• _ASSIGNMENT_: Please print every record below exactly as written, leaving out the pictures.

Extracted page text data
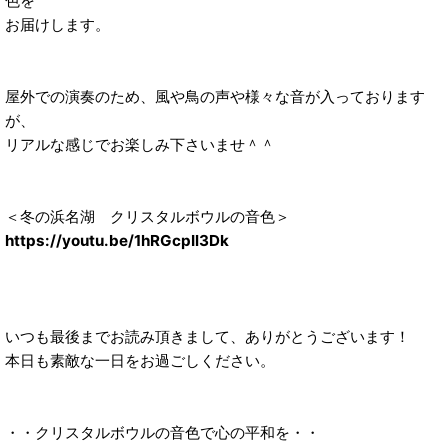
色を
お届けします。
屋外での演奏のため、風や鳥の声や様々な音が入っております
が、
リアルな感じでお楽しみ下さいませ＾＾
＜冬の浜名湖 クリスタルボウルの音色＞
https://youtu.be/1hRGcpIl3Dk
いつも最後までお読み頂きまして、ありがとうございます！
本日も素敵な一日をお過ごしください。
・・クリスタルボウルの音色で心の平和を・・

• _YOUR RESPONSE_:
色を
お届けします。
屋外での演奏のため、風や鳥の声や様々な音が入っております
が、
リアルな感じでお楽しみ下さいませ＾＾
＜冬の浜名湖 クリスタルボウルの音色＞
https://youtu.be/1hRGcpIl3Dk
いつも最後までお読み頂きまして、ありがとうございます！
本日も素敵な一日をお過ごしください。
・・クリスタルボウルの音色で心の平和を・・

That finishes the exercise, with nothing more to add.